Without fanfare, Peabody Energy (NYSE: BTU) recently withdrew its application, filed with the U.S. Bureau of Land Management in 2011, to lease a total of 1 billion tons of coal reserves at its existing North Antelope Rochelle mine, which is the largest coal mine in the U.S.
Said a notation on the website of the BLM office in Wyoming: “Application requested to be withdrawn on October 5, 2015. Request to be withdrawn & case closed effective October 15, 2015.”
That September 2011 application from Peabody subsidiary BTU Western Resources had covered the separate Antelope Ridge North (5,829 acres) and Antelope Ridge South (2,433 acres) tracts. BLM routinely splits one application for separate tracts into separate auctions.
North Antelope Rochelle and Arch Coal‘s (NYSE: ACI) nearby Black Thunder mine are by far the biggest coal mines in both the U.S. and in the Wyoming end of the Powder River Basin. Incidentally, the BLM on Jan. 7 of this year approved a request from Arch Coal to drop a 2006 application to lease the 957-million-ton, 5,944-acre West Jacobs Ranch reserve, which was supposed to be new coal for Black Thunder.

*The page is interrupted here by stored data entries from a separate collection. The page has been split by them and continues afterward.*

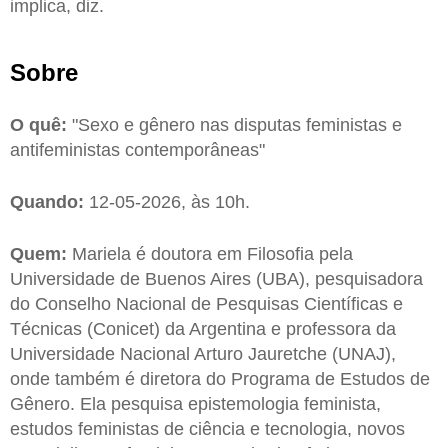
implica, diz.
Sobre
O quê:
"Sexo e gênero nas disputas feministas e
antifeministas contemporâneas"
Quando:
12-05-2026, às 10h.
Quem:
Mariela é doutora em Filosofia pela
Universidade de Buenos Aires (UBA), pesquisadora
do Conselho Nacional de Pesquisas Científicas e
Técnicas (Conicet) da Argentina e professora da
Universidade Nacional Arturo Jauretche (UNAJ),
onde também é diretora do Programa de Estudos de
Gênero. Ela pesquisa epistemologia feminista,
estudos feministas de ciência e tecnologia, novos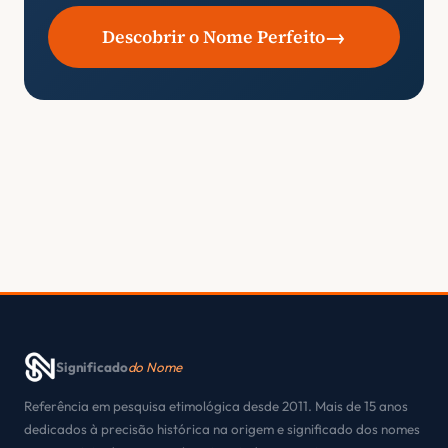
→
Descobrir o Nome Perfeito
Significado
do Nome
Referência em pesquisa etimológica desde 2011. Mais de 15 anos
dedicados à precisão histórica na origem e significado dos nomes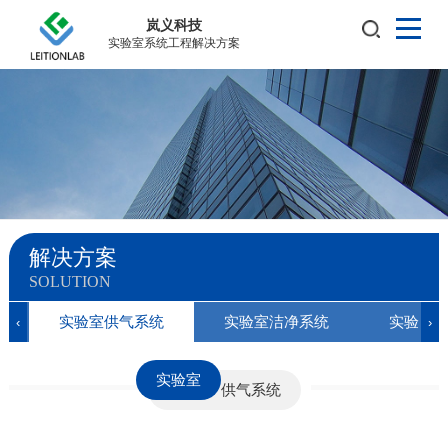
岚义科技
实验室系统工程解决方案
解决方案
SOLUTION
实验室供气系统
实验室洁净系统
实验室
‹
›
实验室
供气系统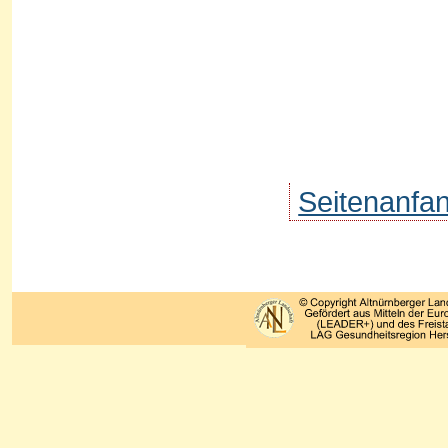
Seitenanfa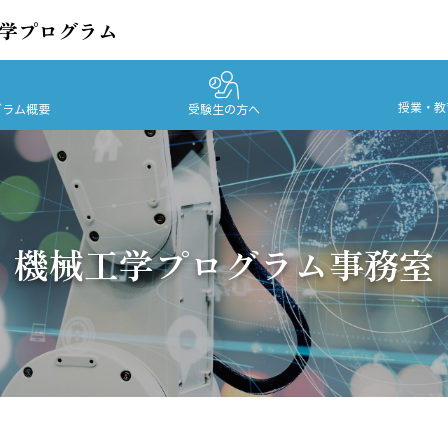
工学プログラム
授業・教
グラム概要
受験生の方へ
機械工学プログラム事務室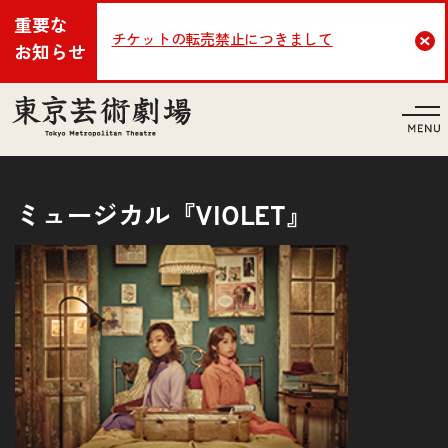
重要な
チケットの転売禁止につきまして
Cl
お知らせ
言語
ミュージカル『VIOLET』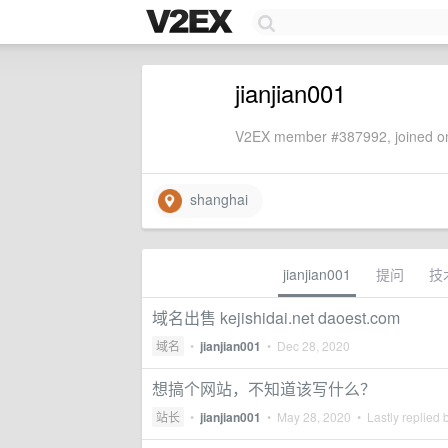
jianjian001
V2EX member #387992, joined on
shanghai
jianjian001
提问
技
域名出售 kejishidai.net daoest.com
域名
•
jianjian001
•
Dec 28, 2020
想搞个网站，不知道该写什么？
站长
•
jianjian001
•
May 28, 2020
• Lastly replied 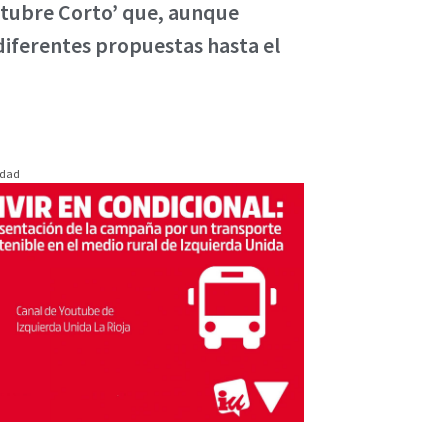
Octubre Corto’ que, aunque
diferentes propuestas hasta el
idad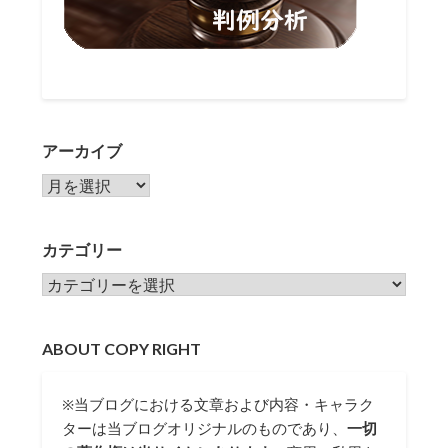
アーカイブ
アーカイブ
カテゴリー
カテゴリー
ABOUT COPY RIGHT
※当ブログにおける文章および内容・キャラク
ターは当ブログオリジナルのものであり、
一切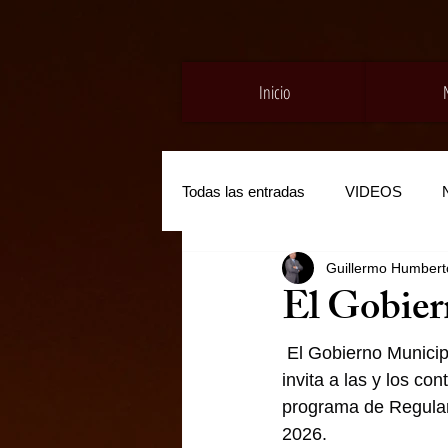
Inicio
Todas las entradas
VIDEOS
Guillermo Humberto
El Gobier
 El Gobierno Municip
invita a las y los co
programa de Regular
2026.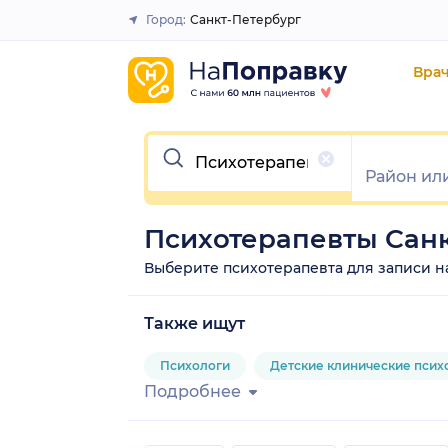
Город:
Санкт-Петербург
Закрыть
Вра
Очистить
Психотерапевты Санк
Выберите психотерапевта для записи на 
Также ищут
Психологи
Детские клинические псих
Подробнее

These lease applications are being dropped at a time when U.S. coal companies have been tightening belts and trying to work through the worst coal market downturn in years, a downturn that would only be prolonged and in some ways permanent if the U.S. EPA’s new Clean Power Plan survives multiple court challenges. A coal producer with two Wyoming PRB mines (Belle Ayr and Eagle Butte), Alpha Natural Resources, is currently in Chapter 11 bankruptcy protection.
The BLM website shows that six lease applications for Wyoming coal are still pending, with two of them for new coal reserves for Black Thunder: West Hilight tract, 440.4 million tons; and North Hilight tract, 263.4 million tons. No lease applications are pending for the North Antelope Rochelle mine anymore.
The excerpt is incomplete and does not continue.